Conclusion : la perte de signification de la carte de « base ».

Pour conclure cette partie consacrée à l’évolution commerciale récente de la cartographie de montagne, je trouve intéressant de revenir sur les conceptions fixiste et utilitariste de la cartographie dont j’ai souligné, tout au long de mon étude, l’importance dans l’évolution institutionnelle et technique de la cartographie française.

Pour mémoire, j’ai qualifié de fixiste la conception de la carte comme un tableau figé d’un territoire à un moment donné, c’est-à-dire un document historique dans lequel la fonction figurative conservait généralement une place fondamentale. Malgré leurs applications pratiques, les deux premières cartes de France, dites carte de Cassini et carte de l’état-major, procédaient essentiellement de cette conception de la cartographie, qui se traduisait entre autre par une grande homogénéité de la réalisation puisque la fonction principale de la carte était de donner une représentation unique du territoire confirmant son contrôle politique par l’autorité publique. A partir de 1870, cette conception a commencé à être remise en cause par une conception que j’ai qualifiée d’utilitariste, pour laquelle la carte était avant tout un outil (militaire, administratif, technique, scientifique) dont la valeur dépendait entre autres de l’actualité. L’évolution de la carte de France fut alors marquée par l’équilibre entre ces deux conceptions : si le type 1900 était encore principalement fixiste, le type 1922 affirma son aspect utilitariste qui ne cessa d’être accentué jusqu’aux années soixante-dix et qui se traduisit notamment par une hétérogénéité de la représentation qui s’avérait moins problématique quand la carte était perçue comme un outil pour le présent, à adapter à des besoins particuliers et divers.

Dans cette orientation utilitariste, le développement des applications techniques entraîna toujours une diversification des spécifications de la carte de base. Après la deuxième guerre mondiale, l’explosion des besoins en cartographie technique participa fortement à l’hétérogénéité du type 1922. Dans le décret de 19661732, l’absence de définition précise des productions cartographiques de la mission de vocation de l’IGN, qui étaient d’ailleurs pour la première fois désignées officiellement comme les « cartes de base », traduisait l’évolution des besoins : la carte de France n’était plus perçue comme une entité unique censée donner un portait homogène du territoire national, mais comme une entité multiple s’adaptant aux besoins locaux dans une perspective utilitariste, voire rapidement consumériste. Comme le rappelle explicitement Alain Sinoir, la « bonne gestion » de l’IGN nécessitait de dresser des cartes plus détaillées et plus « riches » pour les zones fortement urbanisées où se développaient les besoins techniques, que « pour les zones rurales, forestières ou montagneuses à faible densité d’habitat »1733.

Dans une orientation industrielle, la conception utilitariste impliquait donc une cartographie hétérogène, du moins pour les produits cartographiques répondant à des besoins précis. C’est dans cette distinction que je vois la mutation fondamentale des années soixante-dix. En effet, les trois décennies de développement industriel de la France avaient montré que l’échelle du 1 : 25 000, et a fortiori l’échelle du 1 : 50 000, étaient largement insuffisantes pour les applications techniques, ce qui expliquait le développement de l’utilisation des levés aériens à très grande échelle, sous la forme de photographies aériennes classiques, d’orthophotographies ou d’orthoplans1734, pour dresser des documents spécifiques répondant à des besoins techniques spécifiques. Dans une certaine mesure, la publication d’éditions touristiques dérivées dans les années soixante confirmait la nécessité commerciale d’une diversification des produits cartographiques pour répondre aux besoins spécifiques des clients.
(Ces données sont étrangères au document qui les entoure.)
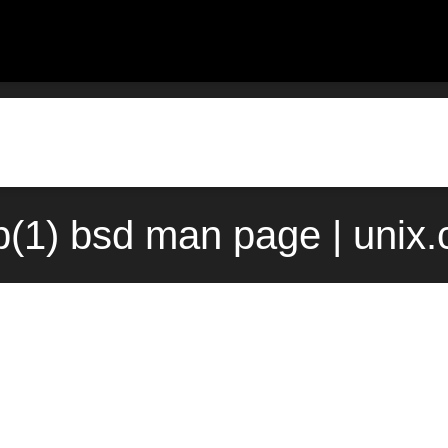
ip(1) bsd man page | unix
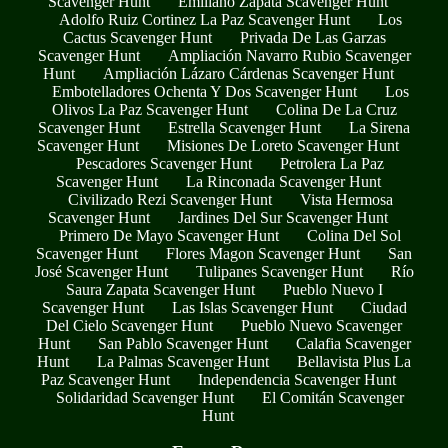
Scavenger Hunt
Emiliano Zapata Scavenger Hunt
Adolfo Ruiz Cortinez La Paz Scavenger Hunt
Los
Cactus Scavenger Hunt
Privada De Las Garzas
Scavenger Hunt
Ampliación Navarro Rubio Scavenger
Hunt
Ampliación Lázaro Cárdenas Scavenger Hunt
Embotelladores Ochenta Y Dos Scavenger Hunt
Los
Olivos La Paz Scavenger Hunt
Colina De La Cruz
Scavenger Hunt
Estrella Scavenger Hunt
La Sirena
Scavenger Hunt
Misiones De Loreto Scavenger Hunt
Pescadores Scavenger Hunt
Petrolera La Paz
Scavenger Hunt
La Rinconada Scavenger Hunt
Civilizado Rezi Scavenger Hunt
Vista Hermosa
Scavenger Hunt
Jardines Del Sur Scavenger Hunt
Primero De Mayo Scavenger Hunt
Colina Del Sol
Scavenger Hunt
Flores Magon Scavenger Hunt
San
José Scavenger Hunt
Tulipanes Scavenger Hunt
Río
Saura Zapata Scavenger Hunt
Pueblo Nuevo I
Scavenger Hunt
Las Islas Scavenger Hunt
Ciudad
Del Cielo Scavenger Hunt
Pueblo Nuevo Scavenger
Hunt
San Pablo Scavenger Hunt
Calafia Scavenger
Hunt
La Palmas Scavenger Hunt
Bellavista Plus La
Paz Scavenger Hunt
Independencia Scavenger Hunt
Solidaridad Scavenger Hunt
El Comitán Scavenger
Hunt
Selon moi, entre les années cinquante et les années soixante-dix, l’hétérogénéité croissante de la carte de France fit que la carte de « base » devint en quelque sorte une entreprise virtuelle, formée des données cartographiques potentiellement exploitables dans les levés aériens, et ponctuellement exploitées sous la forme des diverses éditions de la carte de France. La carte de « base » regroupait l’ensemble des informations nécessaires à la publication de cartes plus ou moins spécialisées, plus ou moins dérivées également parce qu’il n’existait plus une carte homogène, même inachevée, pour servir de véritable base. En définitive, alors que le décret de 1966 définissait pour la première fois la mission de vocation de l’IGN non par les techniques mises en œuvre, mais par les produits de ces techniques1735, la notion de carte de base perdait paradoxalement de sa singularité et se transformait plus en une mission de production d’information cartographique, qu’en un produit réel et homogène.

Avec l’adoption du type 1972, l’effort de normalisation de la carte de France semblait marquer une rupture dans cette évolution utilitariste, avec la réalisation de la carte générale, unitaire et stable du territoire envisagée dans la tradition fixiste. En effet, malgré quelques modifications mineures et le développement de la surcharge touristique, les spécifications fondamentales du type 1972 restèrent remarquablement stables, alors que la cartographie connaissait des mutations technologiques considérables avec le développement de l’informatique. L’effort de transformation des anciennes feuilles en type 1972 souligne d’ailleurs une volonté d’homogénéisation de la cartographie du territoire que ne justifiait aucun besoin technique. Aujourd’hui encore, le type 1993 ne diffère que peu du précédent type : la série orange au 1 : 50 000 et la série bleue au 1 : 25 000, y compris avec la variante que constitue la série TOP 25, forment une couverture cartographique du territoire française, particulièrement homogène par rapport à la situation connue entre les années vingt et les années quatre-vingt.

Mais l’homogénéité du type 1972 s’explique en fait moins par des critères fixistes que par des critères utilitaristes imposés par l’orientation commerciale de l’IGN. Fondamentalement, je pense que ce type ne constitue pas la véritable carte de base, mais un dérivé de la carte de base « virtuelle » que j’ai décrite plus haut, à destination du grand public et pour répondre à la diversification du produit cartographique. D’ailleurs, cette virtualisation n’est pas restée une vue de l’esprit : elle s’est traduite par la conception et la commercialisation d’une base de données topographiques, la BD Topo, qui regroupent toutes les données issues de la restitution des levés aériens, pour qu’elles soient exploitées dans des applications techniques spécifiques. En limitant l’étape de la rédaction et en supprimant celle de la reproduction, cette base de données permet une mise à jour plus rapide des informations topographiques à partir de la couverture aérienne systématique du territoire. Elle s’inscrit donc complètement dans la conception utilitariste de la cartographie comme un outil régulièrement actualisé, dont j’ai décrit le développement depuis le dernier quart du 19e siècle.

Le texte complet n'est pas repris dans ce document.